Tuesday 25 October 2016

The Technical SEO Renaissance: The Whys and Hows of SEO’s Forgotten Role in the Mechanics of the Web

Posted by iPullRank

Web technologies and their adoption are advancing at a frenetic pace. Content is a game that every type of team and agency plays, so we’re all competing for a piece of that pie. Meanwhile, technical SEO is more complicated and more important than ever before and much of the SEO discussion has shied away from its growing technical components in favor of content marketing.

As a result, SEO is going through a renaissance wherein the technical components are coming back to the forefront and we need to be prepared. At the same time, a number of thought leaders have made statements that modern SEO is not technical. These statements misrepresent the opportunities and problems that have sprouted on the backs of newer technologies. They also contribute to an ever-growing technical knowledge gap within SEO as a marketing field and make it difficult for many SEOs to solve our new problems.

That resulting knowledge gap that’s been growing for the past couple of years influenced me to, for the first time, “tour” a presentation. I’d been giving my Technical SEO Renaissance talk in one form or another since January because I thought it was important to stoke a conversation around the fact that things have shifted and many organizations and websites may be behind the curve if they don’t account for these shifts. A number of things have happened that prove I’ve been on the right track since I began giving this presentation, so I figured it’s worth bringing the discussion to continue the discussion. Shall we?

An abridged history of SEO (according to me)

It’s interesting to think that the technical SEO has become a dying breed in recent years. There was a time when it was a prerequisite.

Image via PCMag

Personally, I started working on the web in 1995 as a high school intern at Microsoft. My title, like everyone else who worked on the web then, was "webmaster." This was well before the web profession splintered into myriad disciplines. There was no Front End vs. Backend. There was no DevOps or UX person. You were just a Webmaster.

Back then, before Yahoo, AltaVista, Lycos, Excite, and WebCrawler entered their heyday, we discovered the web by clicking linkrolls, using Gopher, Usenet, IRC, from magazines, and via email. Around the same time, IE and Netscape were engaged in the Browser Wars and you had more than one client-side scripting language to choose from. Frames were the rage.

Then the search engines showed up. Truthfully, at this time, I didn’t really think about how search engines worked. I just knew Lycos gave me what I believed to be the most trustworthy results to my queries. At that point, I had no idea that there was this underworld of people manipulating these portals into doing their bidding.

Enter SEO.

Image via Fox

SEO was born of a cross-section of these webmasters, the subset of computer scientists that understood the otherwise esoteric field of information retrieval and those “Get Rich Quick on the Internet” folks. These Internet puppeteers were essentially magicians who traded tips and tricks in the almost dark corners of the web. They were basically nerds wringing dollars out of search engines through keyword stuffing, content spinning, and cloaking.

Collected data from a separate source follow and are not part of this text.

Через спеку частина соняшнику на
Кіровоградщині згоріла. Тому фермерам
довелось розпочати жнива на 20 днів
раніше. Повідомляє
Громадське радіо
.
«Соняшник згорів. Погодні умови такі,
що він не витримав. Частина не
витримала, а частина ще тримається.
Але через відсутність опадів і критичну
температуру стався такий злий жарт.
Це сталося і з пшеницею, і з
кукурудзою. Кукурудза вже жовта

Then Google showed up to the party.

Image via droidforums.net

Early Google updates started the cat-and-mouse game that would shorten some perpetual vacations. To condense the last 15 years of search engine history into a short paragraph, Google changed the game from being about content pollution and link manipulation through a series of updates starting with Florida and more recently Panda and Penguin. After subsequent refinements of Panda and Penguin, the face of the SEO industry changed pretty dramatically. Many of the most arrogant “I can rank anything” SEOs turned white hat, started software companies, or cut their losses and did something else. That’s not to say that hacks and spam links don’t still work, because they certainly often do. Rather, Google’s sophistication finally discouraged a lot of people who no longer have the stomach for the roller coaster.

Simultaneously, people started to come into SEO from different disciplines. Well, people always came into SEO from very different professional histories, but it started to attract a lot more more actual “marketing” people. This makes a lot of sense because SEO as an industry has shifted heavily into a content marketing focus. After all, we’ve got to get those links somehow, right?

Image via Entrepreneur

Naturally, this begat a lot of marketers marketing to marketers about marketing who made statements like “Modern SEO Requires Almost No Technical Expertise.”

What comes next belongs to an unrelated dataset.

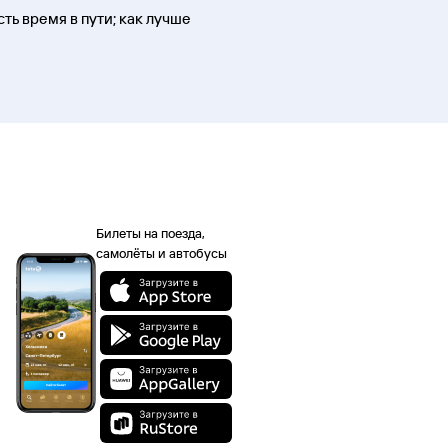
ть время в пути; как лучше
Билеты на поезда,
самолёты и автобусы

Or one of my favorites, that may have attracted even more ire: “SEO is Makeup.”

Image via Search Engine Land

While I, naturally, disagree with these statements, I understand why these folks would contribute these ideas in their thought leadership. Irrespective of the fact that I’ve worked with both gentlemen in the past in some capacity and know their predispositions towards content, the core point they're making is that many modern Content Management Systems do account for many of our time-honored SEO best practices. Google is pretty good at understanding what you’re talking about in your content. Ultimately, your organization’s focus needs to be on making something meaningful for your user base so you can deliver competitive marketing.

If you remember the last time I tried to make the case for a paradigm shift in the SEO space, you’d be right in thinking that I agree with that idea fundamentally. However, not at the cost of ignoring the fact that the technical landscape has changed. Technical SEO is the price of admission. Or, to quote Adam Audette, “SEO should be invisible,” not makeup.

Changes in web technology are causing a technical renaissance

In SEO, we often criticize developers for always wanting to deploy the new shiny thing. Moving forward, it's important that we understand the new shiny things so we can be more effective in optimizing them.

SEO has always had a healthy fear of JavaScript, and with good reason. Despite the fact that search engines have had the technology to crawl the web the same way we see it in a browser for at least 10 years, it has always been a crapshoot as to whether that content actually gets crawled and, more importantly, indexed.

When we’d initially examined the idea of headless browsing in 2011, the collective response was that the computational expense prohibited it at scale. But it seems that even if that is the case, Google believes enough of the web is rendered using JavaScript that it’s a worthy investment.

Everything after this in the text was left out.